D’un point de vue technique, oui, avec les outils adaptés (hérisson, perches). Cependant, ce ramonage « fait maison » ne sera pas valable légalement et ne vous dispensera pas de faire appel à un professionnel pour l’attestation obligatoire. De plus, sans l’expérience et le matériel de contrôle (caméra), vous ne pourrez pas vérifier l’état réel du conduit sur toute sa hauteur. C’est un bon complément d’entretien, mais pas un substitut.

❔ Que risque-t-on si on ne fait pas ramoner ?
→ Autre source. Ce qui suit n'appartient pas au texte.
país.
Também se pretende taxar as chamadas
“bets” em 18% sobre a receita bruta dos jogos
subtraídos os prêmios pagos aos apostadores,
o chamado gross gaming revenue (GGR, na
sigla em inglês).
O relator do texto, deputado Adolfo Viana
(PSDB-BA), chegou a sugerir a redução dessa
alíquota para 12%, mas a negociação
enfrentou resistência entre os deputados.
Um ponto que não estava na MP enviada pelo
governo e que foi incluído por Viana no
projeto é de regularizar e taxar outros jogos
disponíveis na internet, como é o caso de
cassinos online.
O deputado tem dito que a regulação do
Les risques sont d’abord vitaux : incendie et intoxication au monoxyde de carbone. D’un point de vue légal et financier, en cas de sinistre, votre assurance habitation peut refuser de prendre en charge les dommages (qui peuvent se chiffrer en dizaines de milliers d’euros), arguant du défaut d’entretien. Vous resteriez seul(e) à assumer les coûts. La responsabilité pénale peut également être engagée en cas de dommages à des tiers.
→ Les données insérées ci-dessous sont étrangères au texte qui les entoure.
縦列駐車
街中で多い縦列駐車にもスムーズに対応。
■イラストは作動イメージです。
❔ Le ramonage de la hotte de cuisine est-il obligatoire ?

Non, la réglementation sur le ramonage obligatoire concerne spécifiquement les conduits d’évacuation des produits de combustion (fumées, gaz brûlés) des appareils de chauffage et de production d’eau chaude. La hotte de cuisine évacue des vapeurs grasses et de l’air vicié, pas des gaz de combustion. Son nettoyage régulier est crucial pour la sécurité (risque de feu de graisse) et l’hygiène, mais il relève d’un autre cadre. Consultez la notice de votre appareil pour la fréquence recommandée.
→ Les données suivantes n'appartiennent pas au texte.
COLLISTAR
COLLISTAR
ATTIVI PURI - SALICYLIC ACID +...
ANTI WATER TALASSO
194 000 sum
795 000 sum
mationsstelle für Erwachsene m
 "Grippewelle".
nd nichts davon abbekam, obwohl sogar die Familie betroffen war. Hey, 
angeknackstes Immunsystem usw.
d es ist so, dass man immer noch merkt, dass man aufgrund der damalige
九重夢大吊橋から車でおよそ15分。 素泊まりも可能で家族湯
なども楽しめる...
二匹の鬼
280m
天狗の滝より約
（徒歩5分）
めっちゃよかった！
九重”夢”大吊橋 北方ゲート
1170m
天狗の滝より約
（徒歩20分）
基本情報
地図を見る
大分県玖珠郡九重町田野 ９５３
Pour aller plus loin : sources et ressources utiles

Vous cherchez des informations officielles ou des conseils spécialisés ? Voici quelques pistes :

  • Ministère de la Transition Écologique : Pour consulter les textes réglementaires généraux sur la sécurité des installations.
  • Fédération Française des Ramoniers (FFR) : Le site de la profession permet de trouver un ramoneur agréé près de chez vous et de comprendre les bonnes pratiques. (www.ramonage.fr)
  • Institut National de la Consommation (INC – 60 Millions de Consommateurs) : Propose régulièrement des dossiers et conseils sur l’entretien du logement et les relations avec les artisans.
  • Votre assureur habitation : C’est votre interlocuteur privilégié pour connaître le détail de vos obligations contractuelles en matière d’entretien. N’hésitez pas à les contacter.

En résumé, le ramonage n’est pas une taxe déguisée, c’est l’acte d’entretien le plus important pour tout système de chauffage à combustion. Planifiez-le, choisissez bien votre professionnel, et conservez précieusement vos attestations. C’est la garantie d’un hiver chaud, serein et économe.